Notice to Mediate (General) Regulation

The Notice to Mediate process

The Notice to Mediate process allows any party to a range of actions in B.C. Supreme Court to require all other parties to the actions to mediate the matters in a dispute.

The Notice to Mediate (General) Regulation does not apply to:

  • Originating applications
  • Family law proceedings
  • Actions brought under the Judicial Review Procedure Act
  • Claims for compensation for physical or sexual abuse
  • Actions to which the other Notice to Mediate regulations apply

Please note: If all parties to an action voluntarily agree to mediation, and also agree on a mediator, the Notice to Mediate process is unnecessary.

When the Notice to Mediate can be used

The notice can be used at any time between 60 days after the filing of the first statement of defence and 120 days before the date of trial, unless the court orders that it can be used before or after this timeframe.

How the Notice to Mediate process works

The party who wishes to mediate delivers a Notice to Mediate to all other parties to the action. (“Party” is defined as including an insurer of a party to the action.) The parties must jointly agree upon a mediator within 14 days after the notice has been delivered to all other parties, if there are four or fewer parties to the action or within 21 days after the notice has been delivered, if there are five or more parties to the action.

The mediation must occur within 60 days after the mediator's appointment, but not later than seven days before the date of trial, unless all parties agree to a later date or one is ordered by the court.

Exemptions to the process

Exemptions to the Notice to Mediate process are allowed in certain circumstances. These may include when all parties have already participated in a mediation session in the same dispute or if a judge orders that one or more parties are exempt from attending the mediation.

Mediation before damages are known

If the extent of the damage is not yet known, it is not likely mediation will result in a settlement. There is no point, then, in one party compelling the other parties to mediate. This is critical when deciding whether and when to use the Notice to Mediate.
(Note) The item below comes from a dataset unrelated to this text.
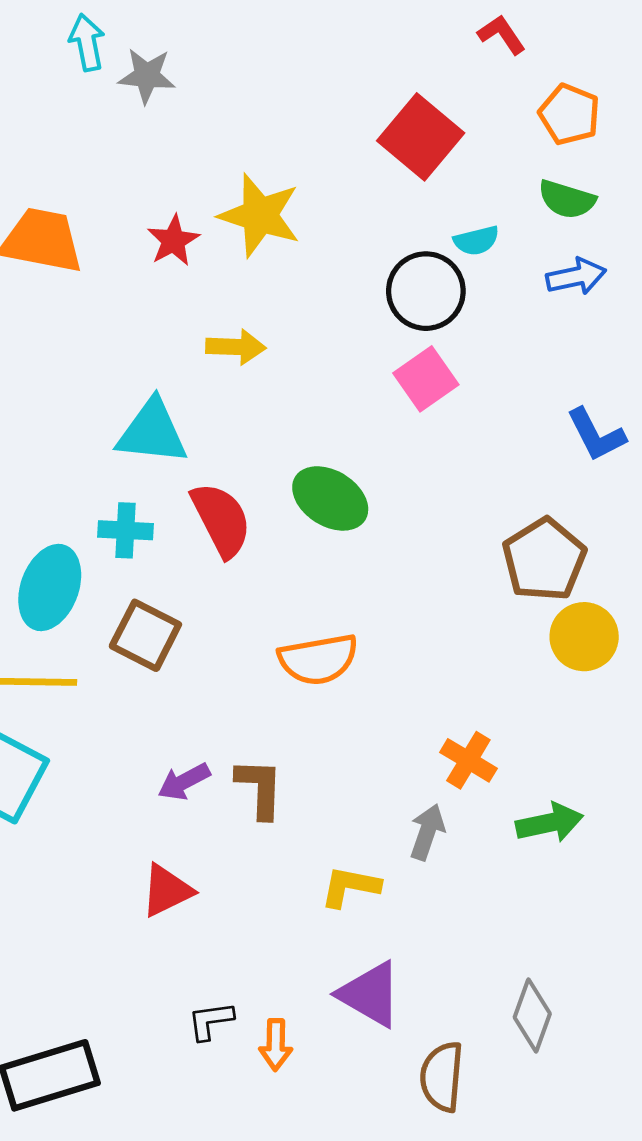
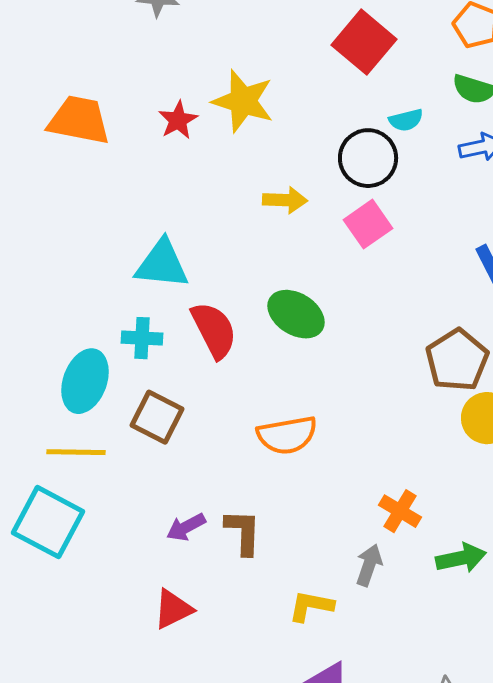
yellow arrow: (236, 347) -> (285, 200), moved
Also, a party may ask the court to adjourn the mediation. The court has the power to order an adjournment to a later date on the terms and conditions it considers appropriate.

Pre-mediation conferences

A pre-mediation conference is a meeting at which such matters as pre-mediation disclosure of documents, obtaining and exchanging expert reports, and scheduling are considered.
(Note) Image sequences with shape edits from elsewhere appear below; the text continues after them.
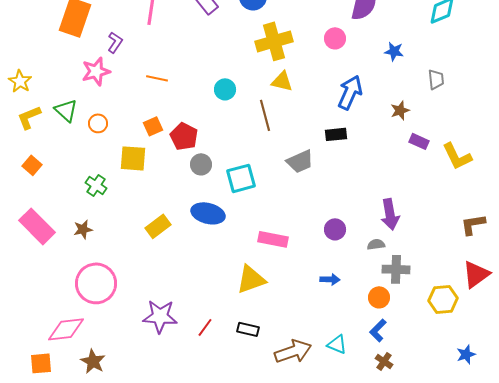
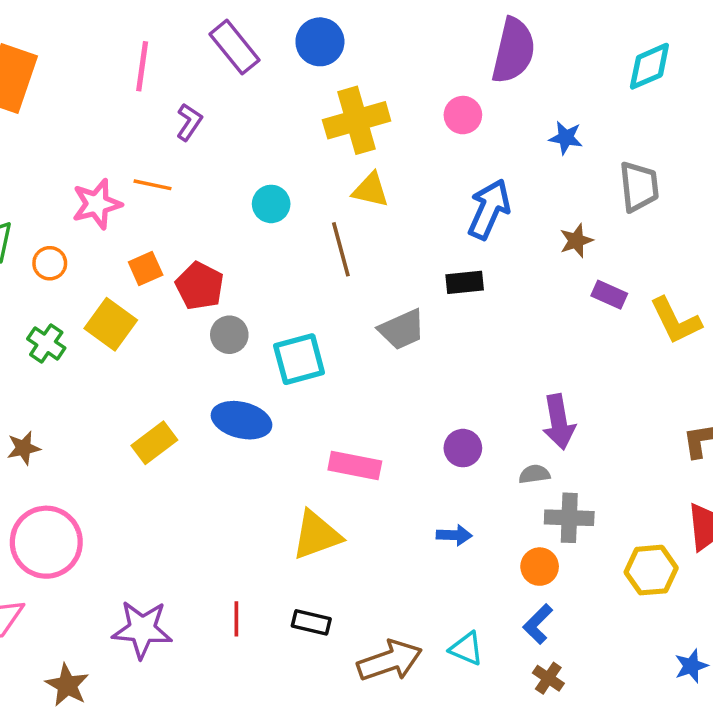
purple L-shape: (115, 42) -> (189, 122), moved
pink star: (96, 71) -> (97, 204), moved
gray trapezoid: (436, 79) -> (639, 187), size x1.4
yellow square: (133, 158) -> (111, 324), turned 32
green cross: (96, 185) -> (46, 343), moved
purple star: (160, 316) -> (142, 629), moved
red line: (205, 327) -> (236, 619), turned -36
brown star: (93, 361) -> (67, 685), moved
Mediators are required to hold a pre-mediation conference if the action is complex. Parties are required to attend the conference.

The same exemptions apply to the requirement to attend a pre-mediation conference as apply to the requirement to attend mediation.

Agreeing on a mediator

If parties are unable to agree on a mediator within 14 or 21 days (whichever is applicable), any party may apply to a roster organization designated by the justice to appoint the mediator. The Alternative Dispute Resolution Institute of British Columbia (ADRBC) is the roster organization for this purpose. ADRBC maintains a list of trained and experienced mediators who have agreed to a code of conduct.
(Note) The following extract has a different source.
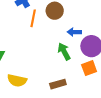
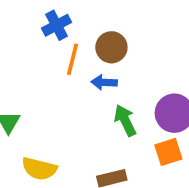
blue arrow: (74, 32) -> (104, 82), moved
Appointing a mediator through a roster organization

The process that a roster organization must follow to select a mediator is set out in sections 8 to 11 of the Notice to Mediate (General) Regulation.

Refusing to participate in mediation

If a party fails to carry out a provision of the Notice to Mediate (General) Regulation, any of the other parties may file an Allegation of Default with the court.

If this occurs, the court has a range of powers, including:

  • Ordering that a scheduled pre-mediation conference or a mediation session occur on any terms the court considers appropriate
  • Ordering a party to attend one or both of a scheduled pre-mediation conference and a mediation session
  • Staying the action until a party attends one or both of a scheduled pre-mediation conference and a mediation session
  • Making orders about costs

The advantage of the Notice to Mediate process

The Notice to Mediate requires the parties to attend a mediation session. It does not require them to settle the dispute. The experience in many other jurisdictions, and the experience with B.C.'s Notice to Mediate for motor vehicle actions, is that mediation works even when a party is forced to mediate.

From 2002 to 2010, about 30,000 motor vehicle actions were mediated. About 24,000 resolved for an average settlement rate of about 80 per cent.


Mediators’ rates vary. The cost is generally shared equally between all parties, unless they agree to some other arrangement. Parties will also have to pay for their lawyers if they represent parties at the mediation.